The Bible itself contains a myriad of verses about false prophets, warning Christians to be wary of “those who by smooth words and flattery . . . deceive the hearts of the simple”. I would like to be persuaded to believe that since there are those prophets who are said to be fake, logically it therefore means there are genuine prophets out there, after all prophets have been given as a gift to the church.

When I was growing up, most people were members of either the Roman Catholic Church or the Lesotho Evangelical Church and little was known about the more dynamic Charismatic Churches. Recent times though have seen the mushrooming of these Charismatic Churches and their membership increasing exponentially. Genuine or not, most if not all come with the promise of a new relationship with God through Jesus Christ. Many come with the promise of positive life-changing miracles.

The pertinent question is whether this increase in membership is due to people seeking to be ‘saved’ as a result of their new found faith in Jesus Christ as the Lord and Saviour of their lives or there are other things that go on in some of these churches which act as a magnet for these people.
I surely can never comment with any level of certainty on the legitimacy or how genuine people are in and when seeking salvation because it calls for me to be a cognitive psychologist and an expert in the operations of the mind at the least, but I absolutely can say something regarding what may be attracting some people to some of these churches (especially those that are allegedly led by ‘prophets’), and it certainly is miracles!.

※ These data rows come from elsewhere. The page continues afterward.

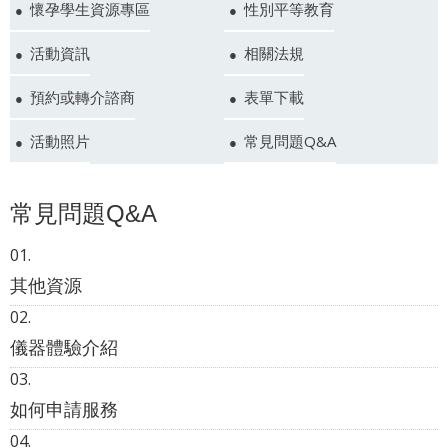
懷孕學生資源專區
性別平等教育
活動資訊
相關法規
預約或轉介諮商
表單下載
活動照片
常見問題Q&A
常見問題Q&A
其他資源
儀器體驗介紹
如何申請服務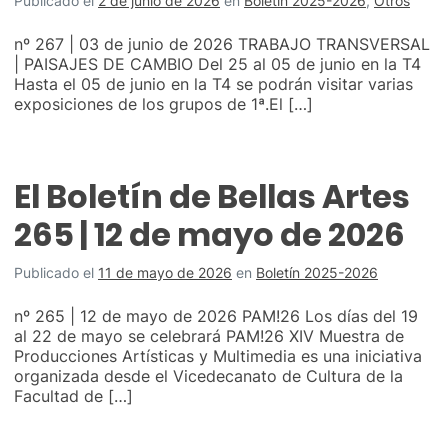
Publicado el
2 de junio de 2026
en
Boletín 2025-2026
,
Otros
nº 267 | 03 de junio de 2026 TRABAJO TRANSVERSAL
| PAISAJES DE CAMBIO Del 25 al 05 de junio en la T4
Hasta el 05 de junio en la T4 se podrán visitar varias
exposiciones de los grupos de 1ª.El […]
El Boletín de Bellas Artes
265 | 12 de mayo de 2026
Publicado el
11 de mayo de 2026
en
Boletín 2025-2026
nº 265 | 12 de mayo de 2026 PAM!26 Los días del 19
al 22 de mayo se celebrará PAM!26 XIV Muestra de
Producciones Artísticas y Multimedia es una iniciativa
organizada desde el Vicedecanato de Cultura de la
Facultad de […]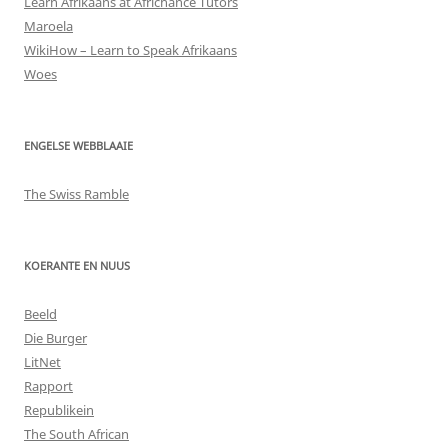
Learn Afrikaans at Africhance Tutors
Maroela
WikiHow – Learn to Speak Afrikaans
Woes
ENGELSE WEBBLAAIE
The Swiss Ramble
KOERANTE EN NUUS
Beeld
Die Burger
LitNet
Rapport
Republikein
The South African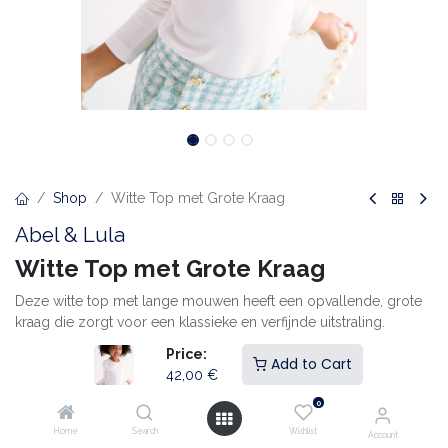
Shop
Witte Top met Grote Kraag
Abel & Lula
Witte Top met Grote Kraag
Deze witte top met lange mouwen heeft een opvallende, grote
kraag die zorgt voor een klassieke en verfijnde uitstraling.
Gemaakt van zachte, comfortabele katoenmix, ideaal voor
Price:
Add to Cart
dagelijks gebruik of speciale gelegenheden. De minimalistische
42,00
€
stijl maakt het een veelzijdig kledingstuk dat makkelijk te
0
combineren is met rokken, broeken of een salopette.
Home
Search
Wishlist
Account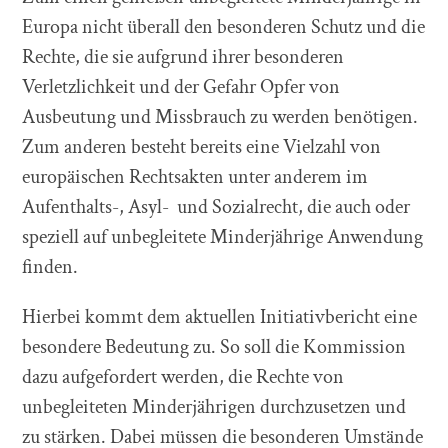
Europa nicht überall den besonderen Schutz und die
Rechte, die sie aufgrund ihrer besonderen
Verletzlichkeit und der Gefahr Opfer von
Ausbeutung und Missbrauch zu werden benötigen.
Zum anderen besteht bereits eine Vielzahl von
europäischen Rechtsakten unter anderem im
Aufenthalts-, Asyl- und Sozialrecht, die auch oder
speziell auf unbegleitete Minderjährige Anwendung
finden.
Hierbei kommt dem aktuellen Initiativbericht eine
besondere Bedeutung zu. So soll die Kommission
dazu aufgefordert werden, die Rechte von
unbegleiteten Minderjährigen durchzusetzen und
zu stärken. Dabei müssen die besonderen Umstände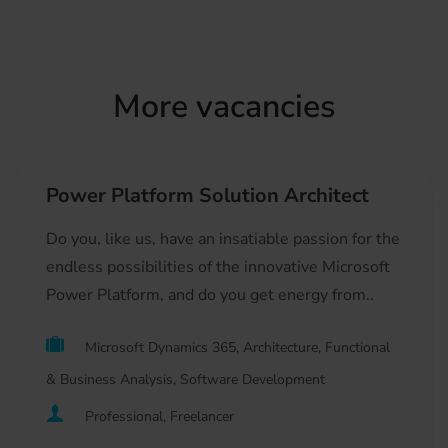
More vacancies
Power Platform Solution Architect
Do you, like us, have an insatiable passion for the
endless possibilities of the innovative Microsoft
Power Platform, and do you get energy from..
Microsoft Dynamics 365, Architecture, Functional
& Business Analysis, Software Development
Professional, Freelancer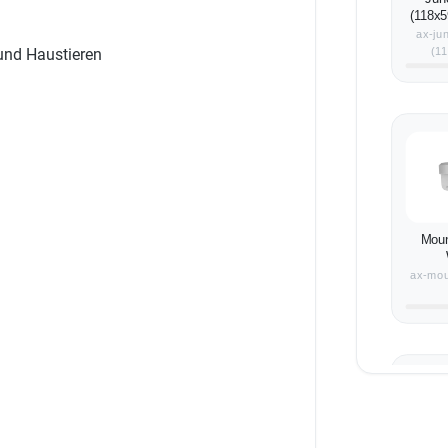
(118x5
ax-ju
(1
und Haustieren
Mou
ax-mou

People believe more in tangible objects and in verifiable results. People can pay huge amounts of money for a ‘prophet’ to lay his hands on them, even the fake ones.  At this point, one is reminded of Basotho people who are generally said to be poor, yet a promise of instant riches and a turnaround in fortunes lures even those who are poor to gamble with their hard earned monies to ‘invest’ in scams, corn artists and ponzi schemes.
It is the same with false prophets. We can never be in denial about the fact that monetisation of faith is in full swing and it may as well be responsible for the ever increasing number of fake churches out there. It is said in the Bible that “you shall know them by their fruits”.

I came home after church one Sunday and as I turned on my TV, there was this South African ‘prophet’. He was literally lying down on his back with stacks of what looked like one hundred South African Rand bills in his hands, making it rain money on top of him. The whole time he was repeating the same words over and over, “If you want your money to grow, bring it to me!!”

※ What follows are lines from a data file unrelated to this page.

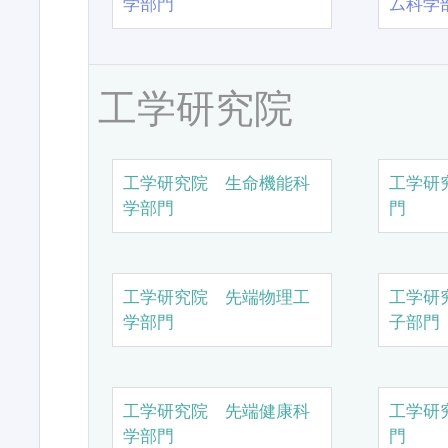
学部門
ム科学
工学研究院
工学研究院 生命機能科
工学研
学部門
門
工学研究院 先端物理工
工学研
学部門
子部門
工学研究院 先端健康科
工学研
学部門
門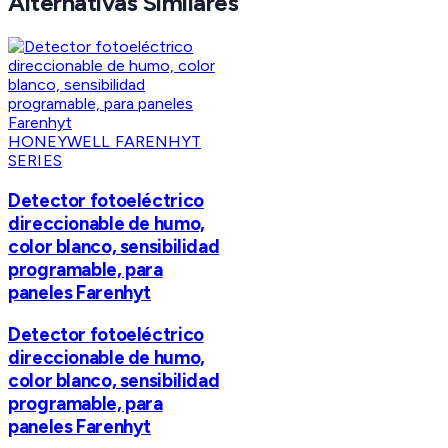
Alternativas Similares
HONEYWELL FARENHYT
SERIES
Detector fotoeléctrico
direccionable de humo,
color blanco, sensibilidad
programable, para
paneles Farenhyt
Detector fotoeléctrico
direccionable de humo,
color blanco, sensibilidad
programable, para
paneles Farenhyt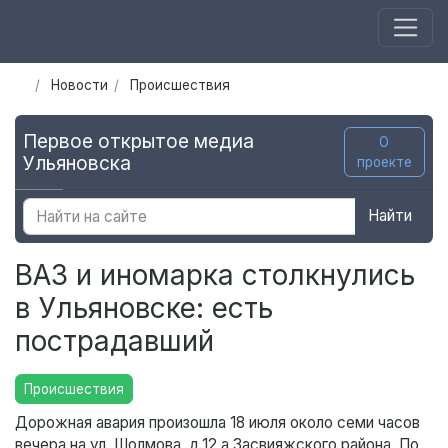
Новости
Происшествия
Первое открытое медиа
О
Ульяновска
проекте
Найти
ВАЗ и иномарка столкнулись
в Ульяновске: есть
пострадавший
Происшествия
Дорожная авария произошла 18 июля около семи часов
вечера на ул. Шолмова, д.12 а Засвияжского района. По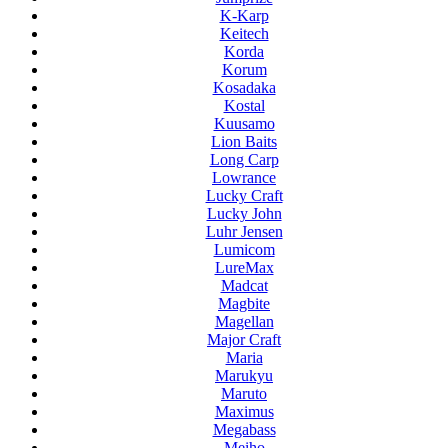
K-Karp
Keitech
Korda
Korum
Kosadaka
Kostal
Kuusamo
Lion Baits
Long Carp
Lowrance
Lucky Craft
Lucky John
Luhr Jensen
Lumicom
LureMax
Madcat
Magbite
Magellan
Major Craft
Maria
Marukyu
Maruto
Maximus
Megabass
Meiho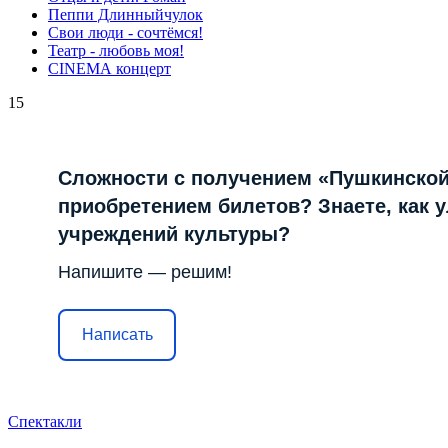
Пеппи Длинныйчулок
Свои люди - сочтёмся!
Театр - любовь моя!
СINЕМА концерт
15
Сложности с получением «Пушкинской
приобретением билетов? Знаете, как 
учреждений культуры?
Напишите — решим!
Написать
Спектакли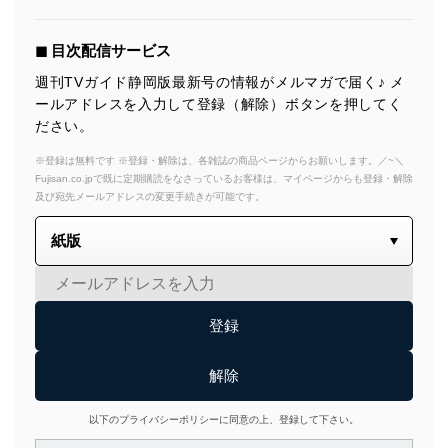
◼︎ 目次配信サービス
週刊TVガイド静岡版最新号の情報がメルマガで届く♪ メ
ールアドレスを入力して登録（解除）ボタンを押してく
ださい。
※登録は無料です ※登録・解除は、各雑誌の商品ページからお願いします。／~＼
Fujisan.co.jpで既に定期購読をなさっているお客様は、マイページからも登録・解除
及び宛先メールアドレスの変更手続きが可能です。
以下のプライバシーポリシーに同意の上、登録して下さい。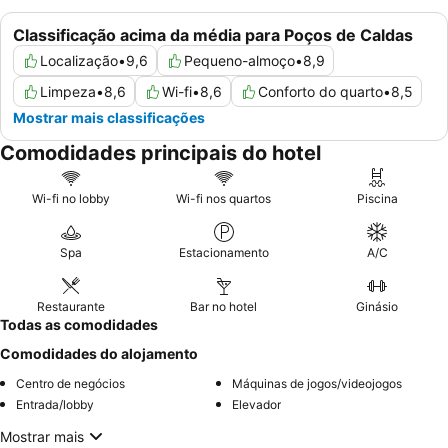
Classificação acima da média para Poços de Caldas
Localização
•
9,6
Pequeno-almoço
•
8,9
Limpeza
•
8,6
Wi-fi
•
8,6
Conforto do quarto
•
8,5
Mostrar mais classificações
Comodidades principais do hotel
Wi-fi no lobby
Wi-fi nos quartos
Piscina
Spa
Estacionamento
A/C
Restaurante
Bar no hotel
Ginásio
Todas as comodidades
Comodidades do alojamento
Centro de negócios
Máquinas de jogos/videojogos
Entrada/lobby
Elevador
Mostrar mais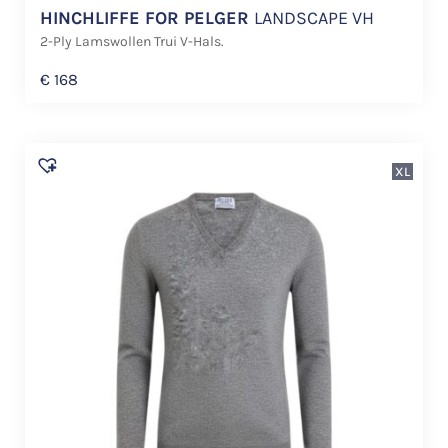
HINCHLIFFE FOR PELGER
LANDSCAPE VH
2-Ply Lamswollen Trui V-Hals.
€
168
XL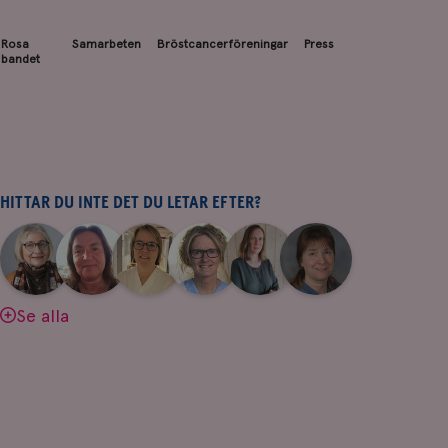
Rosa
Samarbeten
Bröstcancerföreningar
Press
bandet
HITTAR DU INTE DET DU LETAR EFTER?
|
|
|
|
|
|
Aina
Anne
Fredrika
Jeanette
Maria
Yvette
Johnsson
Andersson
Killander
Bäcklund
Edegran
Andersson
Se alla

Now, there are two groups of people whose desperation to have their lives changed increases their exposure to possible exploitation by these fake prophets. In the walk of life, one is certainly bound to encounter trials and afflictions in different forms, different magnitudes at widely varying frequencies.

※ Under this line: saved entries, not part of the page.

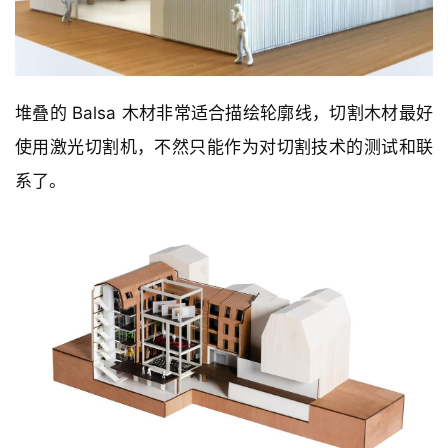
与
登录
注册
景
观
堆叠的 Balsa 木材非常适合描绘轮廓线，切割木材最好
建
使用激光切割机，不然只能作为对切割技术的测试和联
筑
专
系了。
教
极
速
工
作
流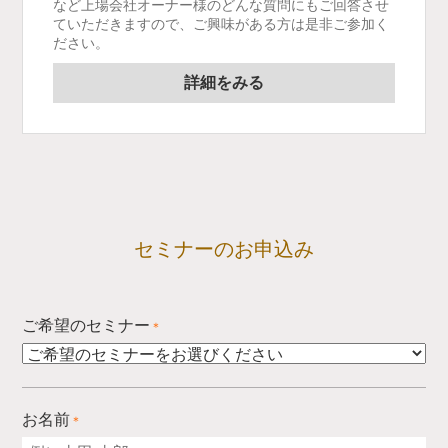
など上場会社オーナー様のどんな質問にもご回答させ
ていただきますので、ご興味がある方は是非ご参加く
ださい。
詳細をみる
セミナーのお申込み
ご希望のセミナー
＊
お名前
＊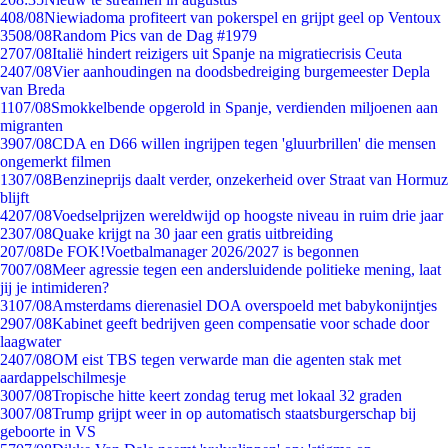
4
08/08
Niewiadoma profiteert van pokerspel en grijpt geel op Ventoux
35
08/08
Random Pics van de Dag #1979
27
07/08
Italië hindert reizigers uit Spanje na migratiecrisis Ceuta
24
07/08
Vier aanhoudingen na doodsbedreiging burgemeester Depla
van Breda
11
07/08
Smokkelbende opgerold in Spanje, verdienden miljoenen aan
migranten
39
07/08
CDA en D66 willen ingrijpen tegen 'gluurbrillen' die mensen
ongemerkt filmen
13
07/08
Benzineprijs daalt verder, onzekerheid over Straat van Hormuz
blijft
42
07/08
Voedselprijzen wereldwijd op hoogste niveau in ruim drie jaar
23
07/08
Quake krijgt na 30 jaar een gratis uitbreiding
2
07/08
De FOK!Voetbalmanager 2026/2027 is begonnen
70
07/08
Meer agressie tegen een andersluidende politieke mening, laat
jij je intimideren?
31
07/08
Amsterdams dierenasiel DOA overspoeld met babykonijntjes
29
07/08
Kabinet geeft bedrijven geen compensatie voor schade door
laagwater
24
07/08
OM eist TBS tegen verwarde man die agenten stak met
aardappelschilmesje
30
07/08
Tropische hitte keert zondag terug met lokaal 32 graden
30
07/08
Trump grijpt weer in op automatisch staatsburgerschap bij
geboorte in VS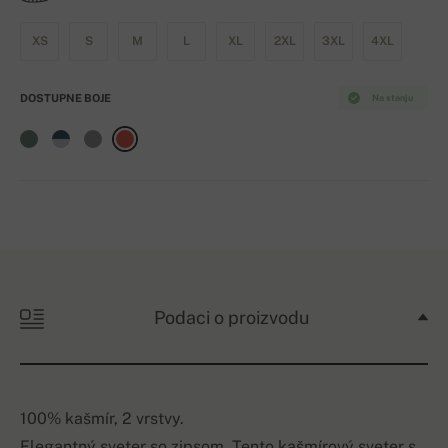
XS
S
M
L
XL
2XL
3XL
4XL
DOSTUPNE BOJE
Na stanju
Podaci o proizvodu
100% kašmír, 2 vrstvy.
Elegantný sveter so zipsom. Tento kašmírový sveter s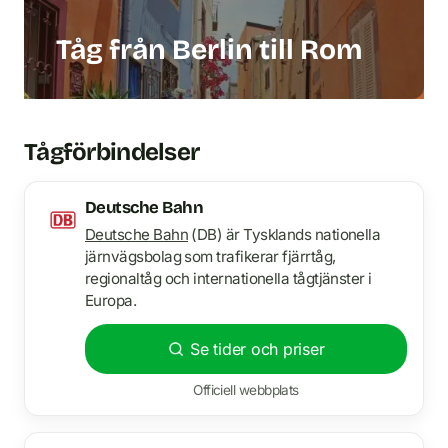
Tåg från Berlin till Rom
Tågförbindelser
Deutsche Bahn
Deutsche Bahn
(DB) är Tysklands nationella
järnvägsbolag som trafikerar fjärrtåg,
regionaltåg och internationella tågtjänster i
Europa.
Se tider och priser
Officiell webbplats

These periods always test one’s ability to endure these challenges and they always test one’s faith in whatever one may believe in.
The Bible is clear about what needs to be done when one ‘walks through the valley of the shadow of death’, but people become vulnerable during the times of hardship, and it is easy for many to fall victim to fake and fraudulent false prophets who more often than not are out to swindle people of their hard earned monies.

So, the first group is that of down and out people with challenges such as unemployment, illness, poverty etc., which they believe that through these prophets, these challenges would be reversed so they lead better lives.
On the other hand, we also have a group of people who have not necessarily hit rock bottom and still lead reasonably good lives but are eager and therefore desperate to add more to what they already have. This group would include the greedy in it. Both groups are equally vulnerable.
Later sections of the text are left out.